Vivre en autonomie au fond des bois ? C’est le pari fou de Clarisse et Élie, deux Français qui ont tout plaqué pour s’installer au milieu d’une forêt en Estonie.
Leur cabane en Estonie : une vie alternative dans les bois
Clarisse et Élie sont tombés amoureux de l’Estonie en 2015 alors qu’ils aidaient des amis éleveurs. Ils sont revenus en stop et sont repartis du jour au lendemain avec leur voiture chargée à bloc pour une nouvelle vie. Le couple réfléchissait depuis longtemps à une vie en autonomie. Ils ont trouvé le terrain parfait pour réaliser leur rêve : un terrain de deux hectares à l’abandon depuis 25 ans, au milieu des bois, au Sud du pays. Ils n’ont ni douche, ni eau courante, ni confort : mais c’est ainsi qu’ils veulent vivre.
Vivre en autonomie : la liberté au milieu de nulle-part
Cette envie de vie rustique était déjà bien ancrée dans les esprits de Clarisse, âgée de 36 ans, et Élie, 37 ans.
Ils sont immédiatement tombés sous le charme de l’endroit sauvage, situé près d’un hameau littéralement nommé « lieu isolé ». Ils ont été séduits par l’idée de redonner vie aux édifices abandonnés.
Les trois bâtiments en rondins de bois sur le terrain défient le temps. Il y a une remise (l’ait), une vieille maison (la vana maja – c’est là qu’ils vivent) et un sauna. La maison qu’ils occupent est une maison traditionnelle en bois organisée autour du poêle. Les murs du poêle sont enduits à la chaux. Le sauna, qui est un bâtiment indépendant, est un indissociable des cultures finno-ougriennes : on s’y lave, on y fait fumer de la viande. Clarisse et Élie souhaitent donc le garder et le combiner avec autre chose, par exemple un four, afin d’exploiter au maximum l’énergie consommée. Mais en attendant sa réparation, le couple l’a transformé en poulailler. Ils ont 11 poules qui peuvent pondre jusqu’à 10 œufs par jour.
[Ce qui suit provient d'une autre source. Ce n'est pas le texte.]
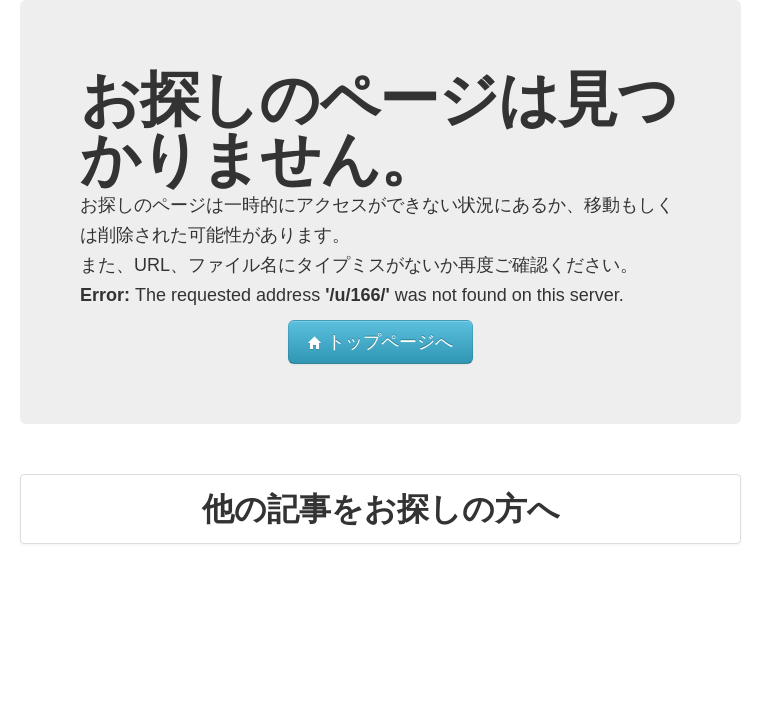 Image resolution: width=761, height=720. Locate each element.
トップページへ (380, 342) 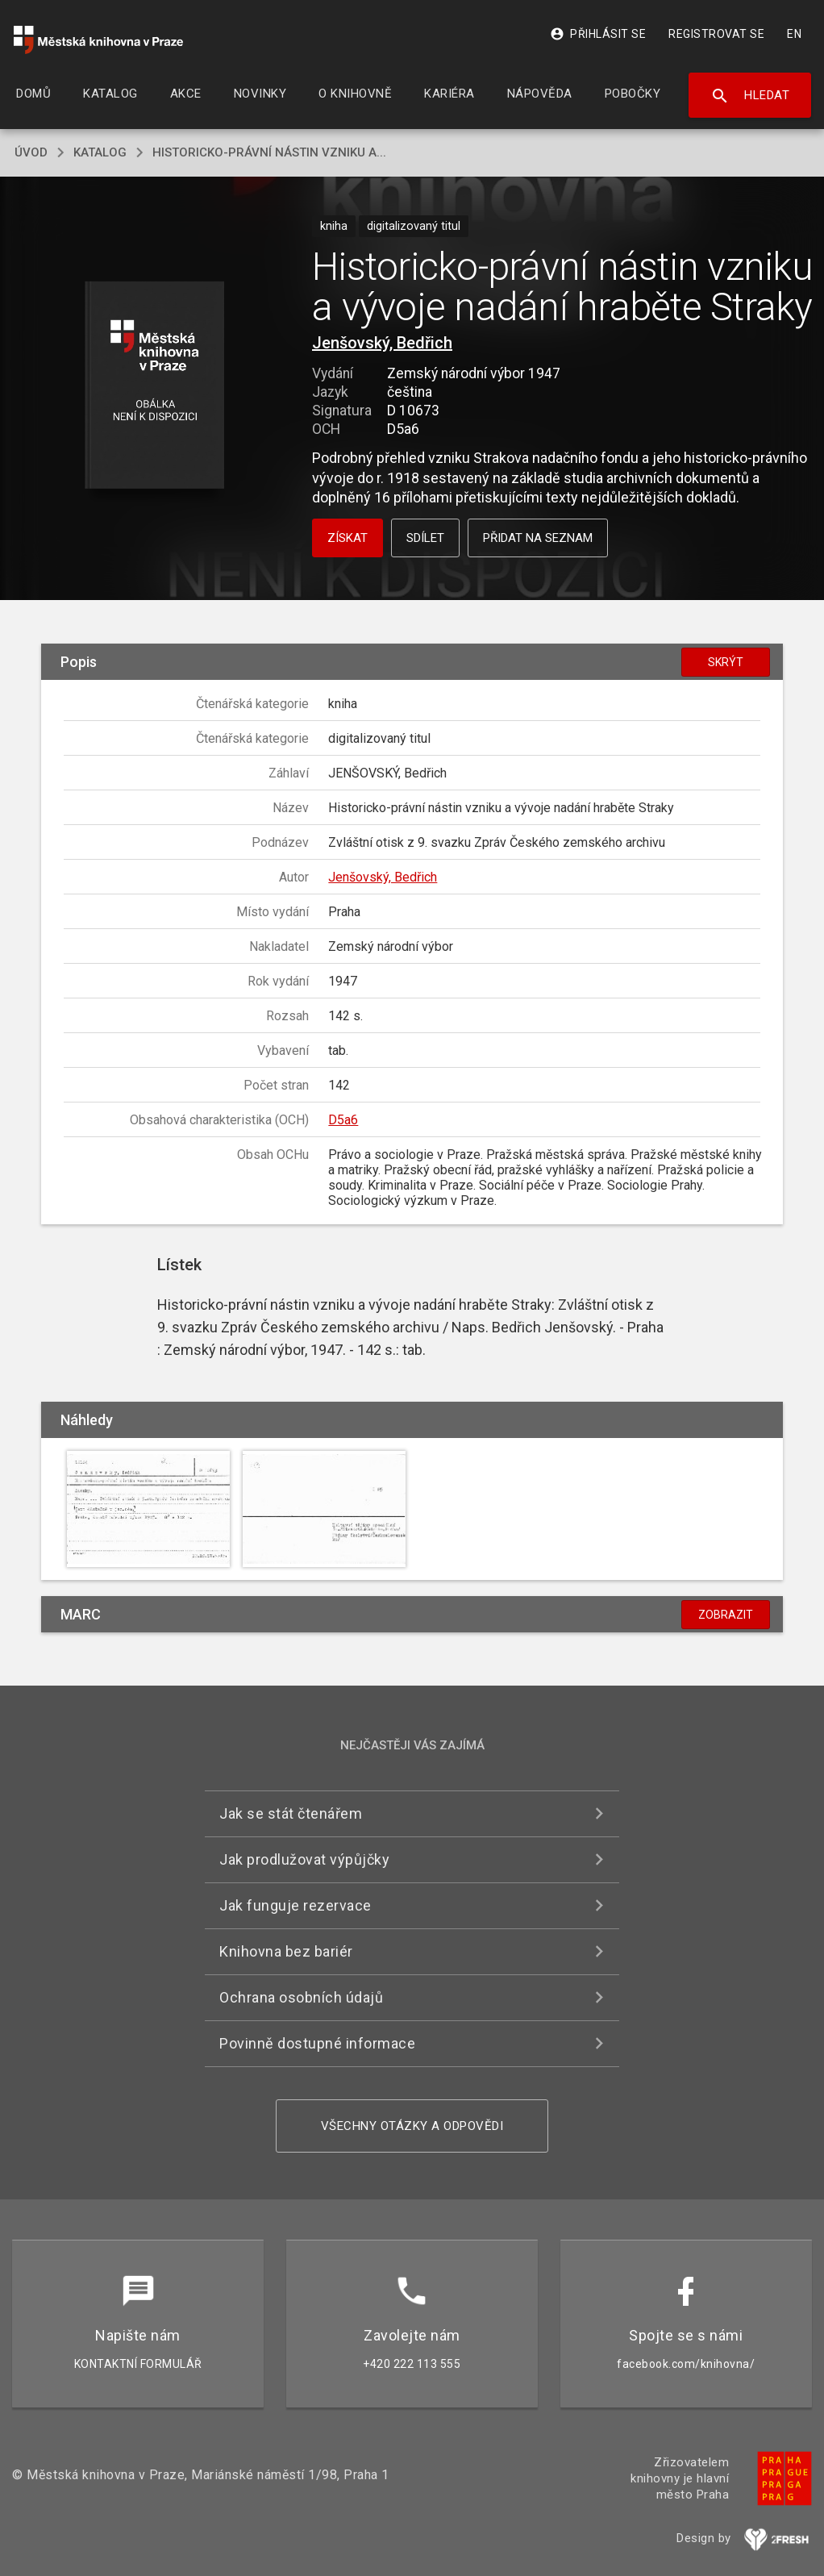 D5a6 (343, 1120)
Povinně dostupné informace (317, 2043)
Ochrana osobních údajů (301, 1997)
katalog (100, 152)
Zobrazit (725, 1614)
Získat (347, 538)
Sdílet (425, 538)
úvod (31, 152)
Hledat (750, 96)
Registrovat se (716, 33)
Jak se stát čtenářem (290, 1813)
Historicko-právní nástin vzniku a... (269, 152)
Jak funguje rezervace (295, 1905)
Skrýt (725, 662)
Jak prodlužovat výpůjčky (304, 1859)
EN (794, 33)
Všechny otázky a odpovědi (412, 2126)
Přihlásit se (598, 34)
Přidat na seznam (538, 538)
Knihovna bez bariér (286, 1951)
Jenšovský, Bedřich (382, 342)
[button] (154, 386)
Ils ont fait le choix de se chauffer au bois. Leurs journées sont bien remplies : « Fendre le bois, puiser l’eau, prendre soin des bêtes, faire tourner les feux sont nos principales préoccupations ». Les conditions de vie en hiver sont rudes : les températures peuvent descendre jusqu’à -25°C et les journées durent moins de 8 heures. Cela ne permet pas l’avancée des travaux en extérieur comme la maçonnerie ou encore la réparation du sauna. Les sols sont gelés, les obligeant à mettre en pause la réhabilitions des édifices déjà sur le terrain avant de construire des cabanes destinées à accueillir des visiteurs. Mais ils profitent de ce temps pour réfléchir à l’organisation pour la suite car vivre en autonomie soulève de nombreuses questions qui nécessitent une vraie réflexion.
Économie de ressources naturelles et d’énergie pour limiter l’impact sur l’environnement
L’eau de leur puits n’est pas encore buvable. Ils l’utilisent pour les tâches domestiques comme la vaisselle, le ménage et les petites lessives. Ils s’en servent également pour se laver. L’eau usée est ensuite utilisée pour laver les différentes bassines en émail. Ils fabriquent leurs propres produits ménagers et tous leurs produits d’entretiens sont biodégradables : savon de Marseille, savon noir et vinaigre. Leur maison est d’ailleurs remplie de bassines
Comme il n’y a pas d’eau courante, ni système d’évacuation des eaux usées, ils ont dû s’adapter en installant des toilettes sèches.
Par ailleurs, ils troquent l’eau potable des plus proches voisins contre des pommes. Ils ont aussi restreint l’électro-ménager à une cuisinière : « Les plaques électriques sont plus rentables que le bois quand il faut faire bouillir de l’eau. Nous cuisinons en majorité sur le poêle, ce qui a sensiblement modifié les horaires des repas, histoire de modérer la consommation de bois. Le sas d’entrée de la cabane, typiquement estonien, nous sert de frigo. Quant au reste, du superflu ! » Après tout, pourquoi poser des robinets si l’on a appris à s’en passer ?
Cette vie rustique leur impose créativité et endurance. Ils récupèrent, transforment. Le cellier extérieur était par exemple inutilisable en l’état. Ils ont démonté les planches qu’ils ont réutilisées pour faire du mobilier. Ils appliquent également la technique du bois brûlé, astuce inspirée d’une technique japonaise, assainissant.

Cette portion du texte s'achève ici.